This latest episode of Quintessentially Mental: The Podcast features Nicole Germond. This podcast is hosted by SureEyes.

Transcript

SureEyes: [00:00:00] You're listening to quintessentially mental a podcast hosted by SureEyes , please note that this host is not a mental health practitioner or professional, and this podcast is not made for treatment of any mental illness.

[00:00:37]spudcaster: [00:00:37] Baobulb.org is a podcasting platform and a medium for storytelling. This podcast is also available on all the major podcasting apps, including Apple and Google podcasts, podcast your life with baobulb.org.

[00:00:57] SureEyes: [00:00:57] Hey, y'all this is quintessentially mental, the podcast, and I'm your host SureEyes . Today's episode is called nothing to see here, folks, um, inspired by, you know, just thinking on the early parts of my journey on, on mental health and how, you know, our families almost ignore what's going on, um, or pretend it doesn't exist.

[00:01:25] Um, And so that's kind of what I'd like to chat about today, um, is really how we cope when we feel unseen or unheard, or like what we're going through. Isn't acknowledged. Um, especially by the people closest to us, our family, you know, the people we live with, the people we identify or the first people we identify with, um, And I think, you know, it, and, and obviously the effect of that on our, on our mental health.

[00:02:04] Um, so for today's episode, I'll be chatting to a very good friend of mine. Um, her name is Nicole Germond . She is, we've probably been friends for about 20 odd years.
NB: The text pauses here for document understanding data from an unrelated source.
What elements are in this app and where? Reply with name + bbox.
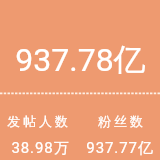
staticText: 937.77亿 bbox=[86, 139, 154, 158]
staticText: 38.98万 bbox=[11, 139, 70, 158]
button[interactable]: 粉丝数 bbox=[80, 111, 160, 160]
button[interactable]: 发帖人数 bbox=[0, 111, 80, 160]
staticText: 发帖人数 bbox=[7, 113, 71, 129]
staticText: 粉丝数 bbox=[98, 113, 146, 129]
staticText: 937.78亿 bbox=[15, 40, 146, 74]
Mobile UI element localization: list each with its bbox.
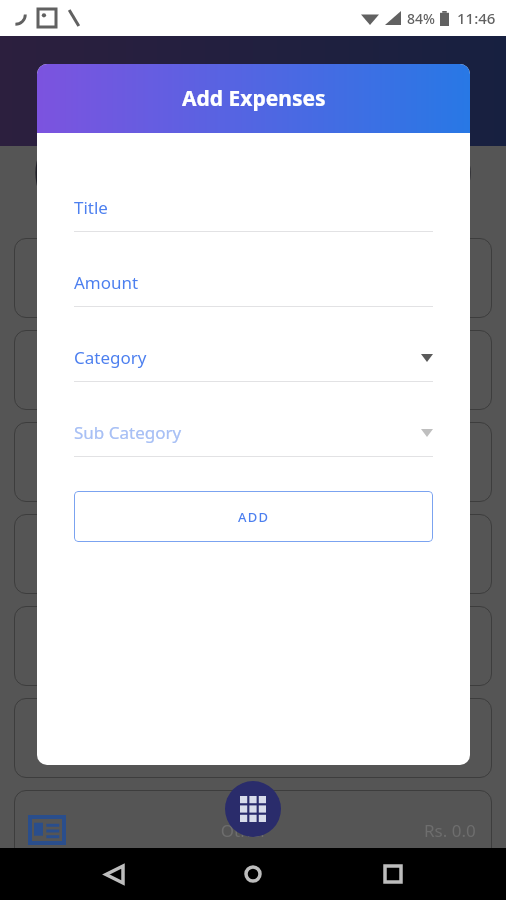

We met in our first year of high school way back in 2000. Um, and yeah, I think, you know, we, we we've, we've watched each other grow and support each other along our, our individual mental health journeys.

[00:02:38] Um, and obviously as teenagers watching us struggle with anxiety, as we navigate depression, anxiety, um, again, in our early adulthood and here at university in Cape town, um, going through quite tumultuous relationships. Um, and then again, as adults, you know, or more matured adults, um, And so we, we have a pretty long history together and have quite a strong understanding of each other's family responses to our individual mental health journeys.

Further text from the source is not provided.